Instituto de Virología e Innovaciones Tecnológicas (IVIT, INTA-CONICET), Hurlingham, Argentina.
Consejo Nacional de Investigaciones Científicas y Técnicas, Buenos Aires, Argentina.
Transbound Emerg Dis. 2021 Mar;68(2):587-597. doi: 10.1111/tbed.13718. Epub 2020 Jul 22.
New technologies in the field of vaccinology arise as a necessity for the treatment and control of many diseases. Whole virus inactivated vaccines and modified live virus ones used against Bovine Herpesvirus-1 (BoHV-1) infection have several disadvantages. Previous works on DNA vaccines against BoHV-1 have demonstrated the capability to induce humoral and cellular immune responses. Nevertheless, 'naked' DNA induces low immunogenic response.

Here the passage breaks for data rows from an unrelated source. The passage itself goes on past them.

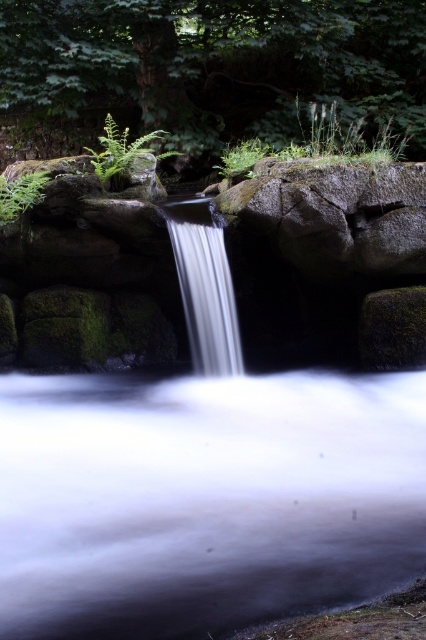 Measure the distance between green matte fern at upper left and camera.

A distance of 23.50 feet exists between green matte fern at upper left and camera.

Is green matte fern at upper left to the left of green fuzzy fern at upper center from the viewer's perspective?

Yes, green matte fern at upper left is to the left of green fuzzy fern at upper center.

Describe the element at coordinates (118, 150) in the screenshot. The image size is (426, 640). I see `green matte fern at upper left` at that location.

You are a GUI agent. You are given a task and a screenshot of the screen. Output one action in this format:
    pyautogui.click(x=<x>, y=<y>)
    Task: Click on the green matte fern at upper left
    
    Given the screenshot: What is the action you would take?
    pyautogui.click(x=118, y=150)

Is gray rough rock at center thinner than green fuzzy fern at upper left?

No.

Which is more to the right, gray rough rock at center or green fuzzy fern at upper left?

From the viewer's perspective, gray rough rock at center appears more on the right side.

Locate an element on the screen. Image resolution: width=426 pixels, height=640 pixels. gray rough rock at center is located at coordinates (336, 214).

The width and height of the screenshot is (426, 640). I want to click on gray rough rock at center, so click(336, 214).

The height and width of the screenshot is (640, 426). I want to click on white smooth waterfall at center, so click(204, 288).

Which of these two, white smooth waterfall at center or green fuzzy fern at upper center, stands shorter?

green fuzzy fern at upper center

What do you see at coordinates (204, 288) in the screenshot? I see `white smooth waterfall at center` at bounding box center [204, 288].

This screenshot has height=640, width=426. I want to click on white smooth waterfall at center, so click(x=204, y=288). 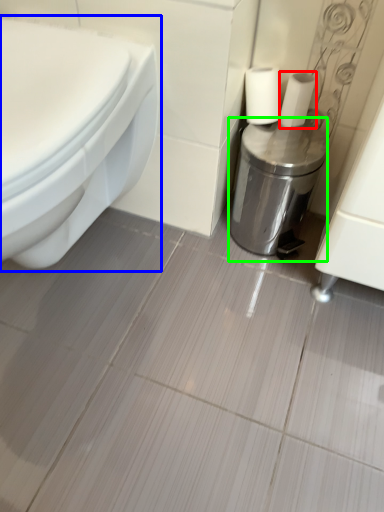 Question: Estimate the real-world distances between objects in this image. Which object is farther from toilet paper (highlighted by a red box), toilet (highlighted by a blue box) or dispenser (highlighted by a green box)?

Choices:
 (A) toilet
 (B) dispenser

Answer: (A) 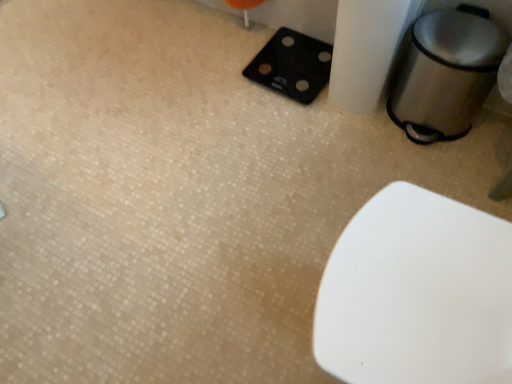 Identify the location of polished stainless steel trash can at right. (446, 73).

Describe the element at coordinates (446, 73) in the screenshot. I see `polished stainless steel trash can at right` at that location.

Where is `polished stainless steel trash can at right`? polished stainless steel trash can at right is located at coordinates (446, 73). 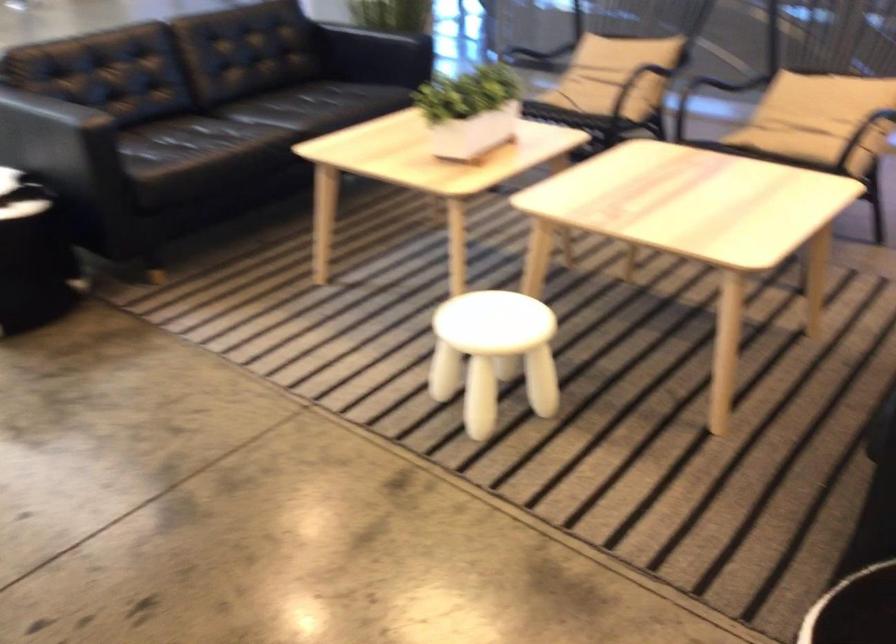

Thus, loading of antigen encoding DNA sequences in liposomal formulations targeting dendritic cell receptors could be a promising strategy to better activate these antigen-presenting cells (APC). In this work, a DNA-based vaccine encoding the truncated version of BoHV-1 glycoprotein D (pCIgD) was evaluated alone and encapsulated in a liposomal formulation containing LPS and decorated with MANα1-2MAN-PEG-DOPE (pCIgD-Man-L). The vaccinations were performed in mice and bovines. The results showed that the use of pCIgD-Man-L enhanced the immune response in both animal models. For humoral immunity, significant differences were achieved when total antibody titres and isotypes were assayed in sera. Regarding cellular immunity, a significant increase in the proliferative response against BoHV-1 was detected in animals vaccinated with pCIgD-Man-L when compared to the response induced in animals vaccinated with pCIgD. In addition, upregulation of CD40 molecules on the surface of bovine dendritic cells (DCs) was observed when cells were stimulated and activated with the vaccine formulations. When viral challenge was performed, bovines vaccinated with MANα1-2MAN-PEG-DOPE elicited better protection which was evidenced by a lower viral excretion. These results demonstrate that the dendritic cell targeting using MANα1-2MAN decorated liposomes can boost the immunogenicity resulting in a long-lasting immunity. Liposomes decorated with MANα1-2MAN-PEG-DOPE were tested for the first time as a DNA vaccine nanovehicle in cattle as a preventive treatment against BoHV-1. These results open new perspectives for the design of vaccines for the control of bovine rhinotracheitis.
新型疫苗技术是治疗和控制多种疾病的必然需求。针对牛疱疹病毒 1 型(BoHV-1)感染而使用的全病毒灭活疫苗和减毒活疫苗存在一些缺点。针对 BoHV-1 的 DNA 疫苗的前期研究已经证明了其诱导体液和细胞免疫应答的能力。然而,“裸”DNA 会引起低免疫原性反应。因此,将编码抗原的 DNA 序列加载到针对树突状细胞受体的脂质体制剂中可能是一种很有前途的策略,可以更好地激活这些抗原呈递细胞(APC)。在这项工作中,我们评估了编码 BoHV-1 糖蛋白 D 截断版本的 DNA 疫苗(pCIgD)单独使用和封装在含有 LPS 的脂质体制剂中并修饰有 MANα1-2MAN-PEG-DOPE(pCIgD-Man-L)的效果。在小鼠和牛中进行了疫苗接种。结果表明,在两种动物模型中,使用 pCIgD-Man-L 增强了免疫反应。就体液免疫而言,当在血清中检测总抗体滴度和同种型时,差异具有统计学意义。关于细胞免疫,与接种 pCIgD 的动物相比,接种 pCIgD-Man-L 的动物的针对 BoHV-1 的增殖反应显著增加。此外,当用疫苗制剂刺激和激活牛树突状细胞(DC)时,观察到细胞表面 CD40 分子的上调。当进行病毒攻击时,用 MANα1-2MAN 修饰的脂质体进行靶向树突状细胞的免疫接种可以产生更好的保护作用,这体现在病毒排出量较低。这些结果表明,使用 MANα1-2MAN 修饰的脂质体靶向树突状细胞可以增强免疫原性,从而产生持久的免疫力。MANα1-2MAN-PEG-DOPE 修饰的脂质体首次作为 DNA 疫苗纳米载体在牛中进行了测试,作为预防 BoHV-1 的治疗方法。这些结果为设计控制牛鼻气管炎的疫苗开辟了新的前景。